I have saved excess herbs by chopping fine and placing in a small bottle or jar with some olive oil. Most of what I want herbs for will be fine with a little olive oil going in with them.
Fresh v. dried? Depends on the herb. With highly aromatic herbs, the dried form is often disappointing. Basil and lavender are examples where only the fresh will really do. Oregano not so much. The flavor is more subtle and seems to come through okay when dried. With others, the dried version is good but considerably changed. Not worse, just different. More important, when using dried, remember that a LOT of fresh product dries down to a small volume. Don't over do it, but, here too, you have to judge according to how much of the savor survives drying. It's kind of an experience thing, but just don't make the mistake of overdoing it by using the same amount of dry as you would fresh.
Best of all is start a small culinary garden or just some pots on the kitchen window sill where you can pick you most common herbs fresh. And, of course, study the use of the herbs, so you create more occasions to use them.
There are a number of instructional videos on YouTube. There are really to things here. One is basic technique, which is mostly safety, how to keep your fingertips out of the chop and how to move the knife. The other is how to best chop particular vegetables. For instance, onions - how to chop them efficiently. Search YouTube for HOW TO CHOP ONIONS (or whatever).
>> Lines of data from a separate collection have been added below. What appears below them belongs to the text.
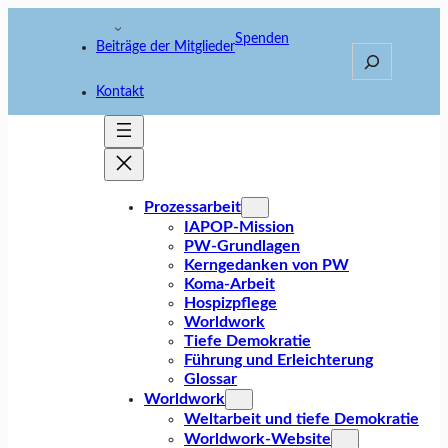
Zum
Inhalt
Spenden
Beiträge der Mitglieder
Suche
springen
Kontakt
Prozessarbeit
IAPOP-Mission
PW-Grundlagen
Kerngedanken von PW
Koma-Arbeit
Hospizpflege
Worldwork
Tiefe Demokratie
Führung und Erleichterung
Glossar
Worldwork
Weltarbeit und tiefe Demokratie
Worldwork-Website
If you haven't used a stone before, I suggest you use a foolproof patent sharpener. A favorite, without spending a lot, is the Chef's Choice Multi-Edge Diamond Hone Knife Sharpener. Amazon has it. It will do regular and serrated blades. Read the instructions. Sharpen often. Dull knives are dangerous knives. For get the metal honer.
What would I want to have bbbn told early on? I guess it would be the need for heat. Proper preparation of so many things requires considerable heat, often all you can get out of a home range/oven, and even that may be barely enough or not quite. But I suppose the number one thing is with browning in which the rules are:
Use a high-heat oil.
Add oil to an already very hot pan.
Heat oil until it begins to smoke.
Don't try to brown too much at one time. It cools the oil too much.
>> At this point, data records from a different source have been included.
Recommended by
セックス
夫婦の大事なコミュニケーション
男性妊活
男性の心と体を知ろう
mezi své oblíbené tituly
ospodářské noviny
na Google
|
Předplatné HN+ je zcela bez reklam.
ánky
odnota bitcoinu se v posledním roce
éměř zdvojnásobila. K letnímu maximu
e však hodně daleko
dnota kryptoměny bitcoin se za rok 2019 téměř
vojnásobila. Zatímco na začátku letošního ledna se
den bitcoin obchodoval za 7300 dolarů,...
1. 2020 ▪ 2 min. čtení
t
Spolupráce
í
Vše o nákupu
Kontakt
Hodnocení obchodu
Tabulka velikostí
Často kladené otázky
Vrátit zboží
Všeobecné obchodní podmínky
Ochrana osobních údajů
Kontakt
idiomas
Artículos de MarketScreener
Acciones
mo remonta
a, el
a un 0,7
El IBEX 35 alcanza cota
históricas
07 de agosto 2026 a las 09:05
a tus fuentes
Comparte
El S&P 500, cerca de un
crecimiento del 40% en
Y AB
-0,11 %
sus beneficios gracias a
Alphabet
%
Once the meat or whatever hits the pan, leave it ALONE. If you fiddle with it,
you will (1) leave some of it stuck to the pan and (2) induce it to expel more water, with will heave it boiled, not browned. It will release wen it's brown and ready to turn. (NO Teflon needed. All good cookware is non-stick when you use it properly and don't scratch it up too much.)
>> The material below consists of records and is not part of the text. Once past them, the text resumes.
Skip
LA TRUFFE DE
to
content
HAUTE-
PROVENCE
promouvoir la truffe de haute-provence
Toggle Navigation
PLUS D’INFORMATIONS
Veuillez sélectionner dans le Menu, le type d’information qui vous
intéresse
And learn to make a good omelet. Get the right pan. Learn to crank out a lovely omelet every 30 seconds. You then are never short of time for a decent dish and will impress guests.
There are a couple of powerhouse cooking texts. One is: Professional Cooking by Wayne Gisslen. The 2006 edition is under $4 from Half.com . Another is titled On Cooking, but it's new and very expensive, and you don't need it that badly. You can learn a LOT just by watching shows like Cook's Country/America's Test Kitchen, Hubert Keller Chef Hubert Keller Official Site
, etc. on PBS Create and others on specialty channels.
Oh, and that frozen pizza... Try the homemade scratch version. You can throw together the dough in a couple of minutes, and it will be ready to roll out and the oven hot in about 40 minutes while you relax. Top it with sauce, mozzarella, and basil or basil pesto, and into a 450-degree oven for 15-20 minutes, and it's fabulous.
Sorry. This got long. You're starting on a wonderful journey.